• DATA TO EXAMINE:
________________

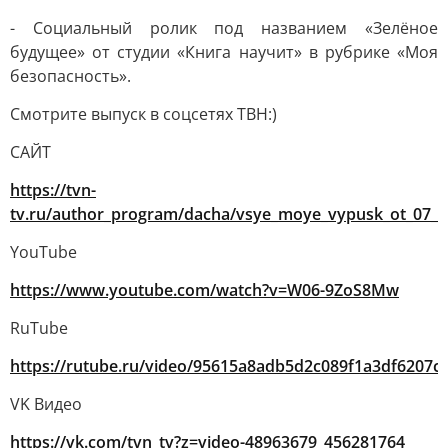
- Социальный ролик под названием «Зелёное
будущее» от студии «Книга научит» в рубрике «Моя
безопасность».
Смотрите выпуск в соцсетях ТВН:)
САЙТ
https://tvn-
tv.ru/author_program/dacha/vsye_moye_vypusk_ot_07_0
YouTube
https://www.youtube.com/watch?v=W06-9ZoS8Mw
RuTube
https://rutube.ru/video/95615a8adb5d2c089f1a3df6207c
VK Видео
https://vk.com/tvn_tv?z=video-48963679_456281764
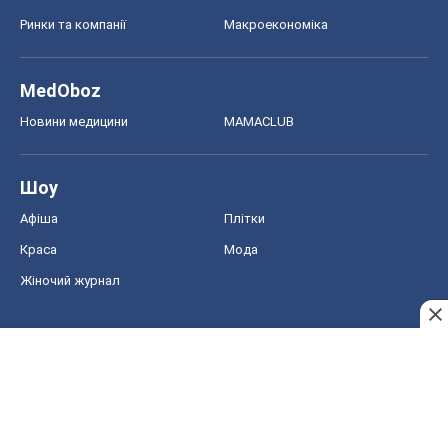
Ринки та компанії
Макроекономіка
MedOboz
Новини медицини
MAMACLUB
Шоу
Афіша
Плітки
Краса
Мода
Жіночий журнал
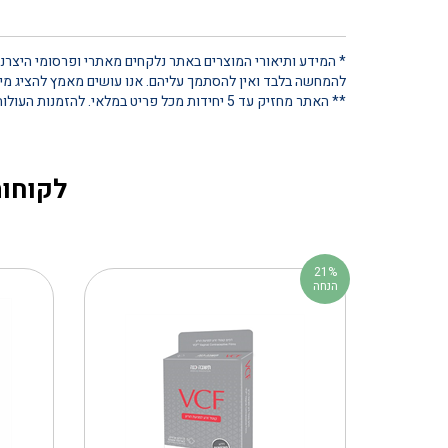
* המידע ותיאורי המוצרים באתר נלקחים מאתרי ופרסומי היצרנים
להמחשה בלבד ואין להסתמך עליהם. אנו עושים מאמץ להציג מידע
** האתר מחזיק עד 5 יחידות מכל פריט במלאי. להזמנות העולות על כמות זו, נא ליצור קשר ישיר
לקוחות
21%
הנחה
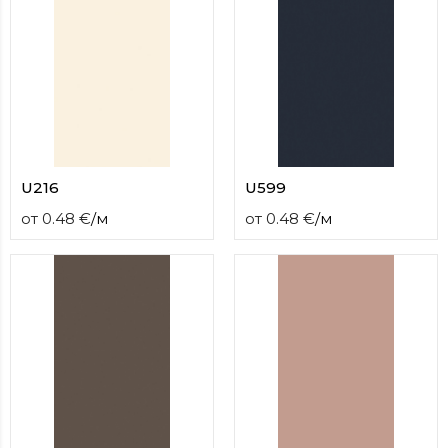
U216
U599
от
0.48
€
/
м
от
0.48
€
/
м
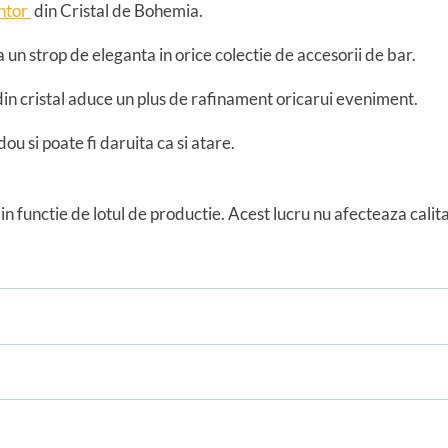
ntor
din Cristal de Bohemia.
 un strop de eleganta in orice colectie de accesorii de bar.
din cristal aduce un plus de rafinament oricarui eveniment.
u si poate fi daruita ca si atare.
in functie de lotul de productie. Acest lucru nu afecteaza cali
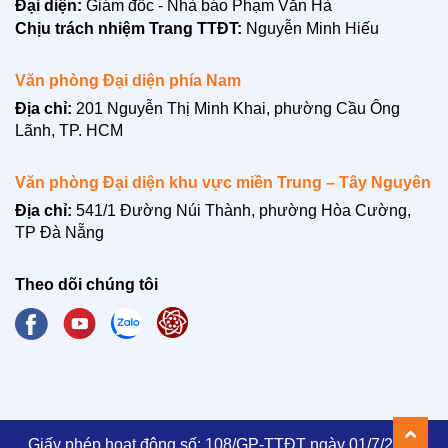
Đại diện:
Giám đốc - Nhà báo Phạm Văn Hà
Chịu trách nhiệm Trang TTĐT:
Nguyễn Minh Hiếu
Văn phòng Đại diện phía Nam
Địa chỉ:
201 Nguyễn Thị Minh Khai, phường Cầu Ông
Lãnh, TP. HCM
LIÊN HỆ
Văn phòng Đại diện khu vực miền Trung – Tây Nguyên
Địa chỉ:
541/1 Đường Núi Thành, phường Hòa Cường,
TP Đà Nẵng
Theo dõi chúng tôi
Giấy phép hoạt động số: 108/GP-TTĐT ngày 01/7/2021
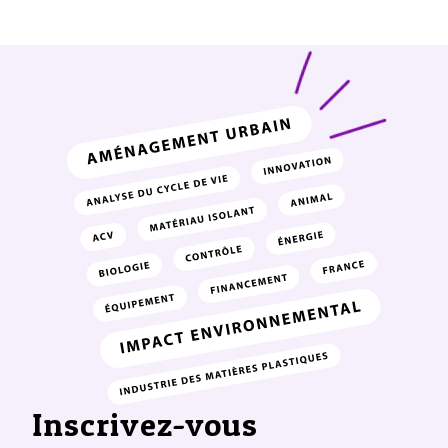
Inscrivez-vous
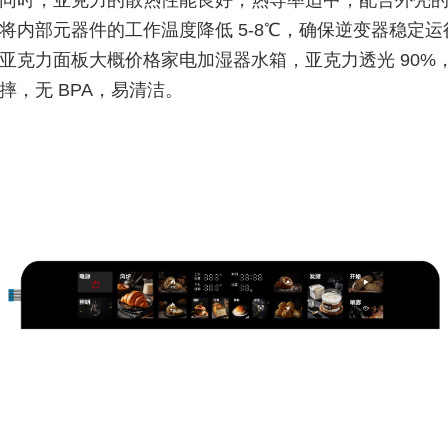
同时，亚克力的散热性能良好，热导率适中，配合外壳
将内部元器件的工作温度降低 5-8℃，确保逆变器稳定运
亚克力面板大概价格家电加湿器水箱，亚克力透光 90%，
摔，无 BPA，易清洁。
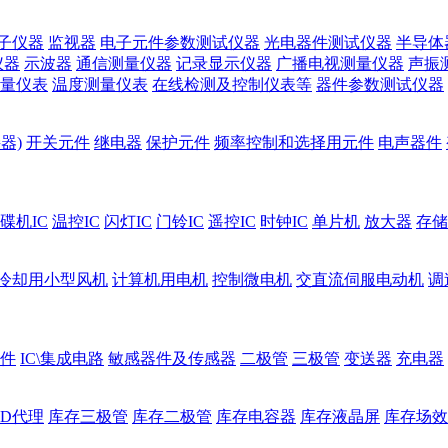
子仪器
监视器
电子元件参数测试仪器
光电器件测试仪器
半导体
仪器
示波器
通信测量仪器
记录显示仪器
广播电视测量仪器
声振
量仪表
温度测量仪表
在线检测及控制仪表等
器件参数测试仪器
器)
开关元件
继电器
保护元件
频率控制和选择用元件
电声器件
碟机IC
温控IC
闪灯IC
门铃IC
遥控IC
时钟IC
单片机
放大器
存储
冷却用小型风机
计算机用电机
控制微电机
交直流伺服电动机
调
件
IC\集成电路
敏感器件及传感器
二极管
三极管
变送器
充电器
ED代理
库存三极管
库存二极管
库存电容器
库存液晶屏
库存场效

________________

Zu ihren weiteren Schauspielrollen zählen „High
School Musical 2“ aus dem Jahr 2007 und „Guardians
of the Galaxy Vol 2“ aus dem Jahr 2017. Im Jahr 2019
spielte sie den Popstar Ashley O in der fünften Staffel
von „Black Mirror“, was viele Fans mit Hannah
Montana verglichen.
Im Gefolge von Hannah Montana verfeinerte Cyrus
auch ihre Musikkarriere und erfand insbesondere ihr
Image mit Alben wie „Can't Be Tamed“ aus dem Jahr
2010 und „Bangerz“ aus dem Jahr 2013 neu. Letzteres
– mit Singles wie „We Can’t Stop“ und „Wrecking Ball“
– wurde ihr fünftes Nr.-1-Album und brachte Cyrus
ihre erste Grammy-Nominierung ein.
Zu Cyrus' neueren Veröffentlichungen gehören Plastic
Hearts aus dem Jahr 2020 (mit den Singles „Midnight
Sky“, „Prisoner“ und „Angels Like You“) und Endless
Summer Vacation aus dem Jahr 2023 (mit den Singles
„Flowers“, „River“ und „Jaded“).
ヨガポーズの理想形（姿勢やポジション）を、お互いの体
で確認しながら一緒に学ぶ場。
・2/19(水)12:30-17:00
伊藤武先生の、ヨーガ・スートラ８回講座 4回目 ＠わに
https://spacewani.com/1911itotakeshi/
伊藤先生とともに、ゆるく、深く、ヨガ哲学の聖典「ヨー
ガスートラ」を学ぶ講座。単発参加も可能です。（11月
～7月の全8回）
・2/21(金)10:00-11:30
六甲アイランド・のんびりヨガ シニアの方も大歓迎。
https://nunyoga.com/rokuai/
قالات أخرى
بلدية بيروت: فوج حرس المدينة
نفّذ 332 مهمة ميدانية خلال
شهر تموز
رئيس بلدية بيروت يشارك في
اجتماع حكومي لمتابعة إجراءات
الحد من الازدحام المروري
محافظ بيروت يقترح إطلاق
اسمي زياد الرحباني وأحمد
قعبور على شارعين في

________________

Every line containing the word "diện" must be copied from the material above.

• EXERCISE RESULT:
Đại diện:
Văn phòng Đại diện phía Nam
Văn phòng Đại diện khu vực miền Trung – Tây Nguyên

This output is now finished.